The slush didn't stop us from having a great day on the Vermillion on Friday...
https://www.youtube.com/watch?v=HQ1Y6xipoEo&feature=player_detailpage


----------



## River-Hack (Jun 25, 2012)

Very nice!


----------



## fishinnick (Feb 19, 2011)

Sweet video!!


----------



## CoolWater (Apr 11, 2004)

Great video and I was feeling the song big time.


----------



## K gonefishin (May 4, 2004)

Good stuff guys. I gotta get on ur boat one of these days


----------



## Shortdrift (Apr 5, 2004)

Really enjoyed watching the video and "feeling" the music. Thanks for sharing.


----------



## RBud1080 (May 14, 2007)

Anyone know why I can't seem to figure out how to embed the video on this forum as opposed to linking it?
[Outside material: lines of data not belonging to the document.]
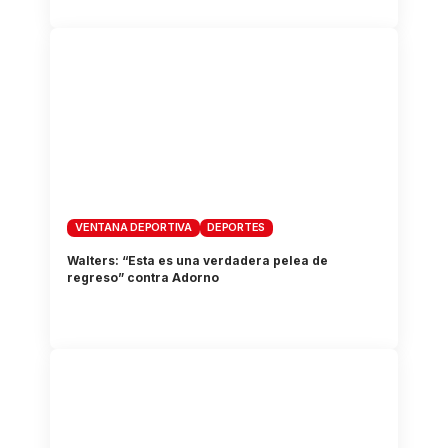
VENTANA DEPORTIVA
DEPORTES
Walters: “Esta es una verdadera pelea de
regreso” contra Adorno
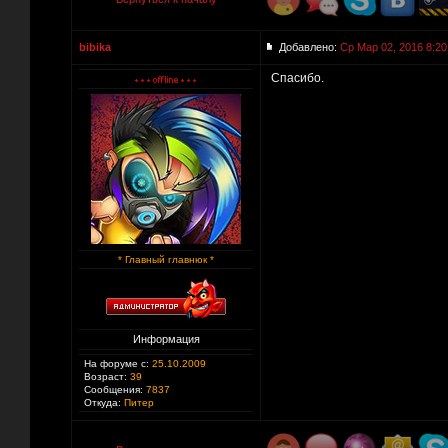
bibika
Добавлено:
Ср Мар 02, 2016 8:20
Спасибо.
* Главный главнюк *
Информация
На форуме с:
25.10.2009
Возраст:
39
Сообщения:
7837
Откуда:
Питер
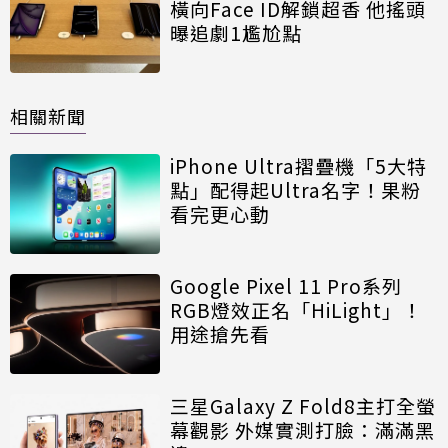
橫向Face ID解鎖超香 他搖頭
曝追劇1尷尬點
相關新聞
iPhone Ultra摺疊機「5大特
點」配得起Ultra名字！果粉
看完更心動
Google Pixel 11 Pro系列
RGB燈效正名「HiLight」！
用途搶先看
三星Galaxy Z Fold8主打全螢
幕觀影 外媒實測打臉：滿滿黑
I know I've done it before, just can't figure out why its not working now...


----------



## FISHIN216 (Mar 18, 2009)

Great vid! Now I want a drift boat

posted using Outdoor Hub Campfire


----------



## RBud1080 (May 14, 2007)

The boats are the way to go... I rarely fish anymore without it. You never have crowds, you get much better drifts as you can float along with your presentation, you see the ENTIRE river, and you don't freeze your nuts off standing in the water in the winter! Shoot me a P.M. if you are serious, I have done a lot of research on them and have been in lots of different boats, so I can help you get set up in the whats best for around here...


----------



## tracker30 (May 27, 2011)

Very nice quality video. Thanks.


----------



## 2CatchEyes (Apr 11, 2008)

Nice Video.


----------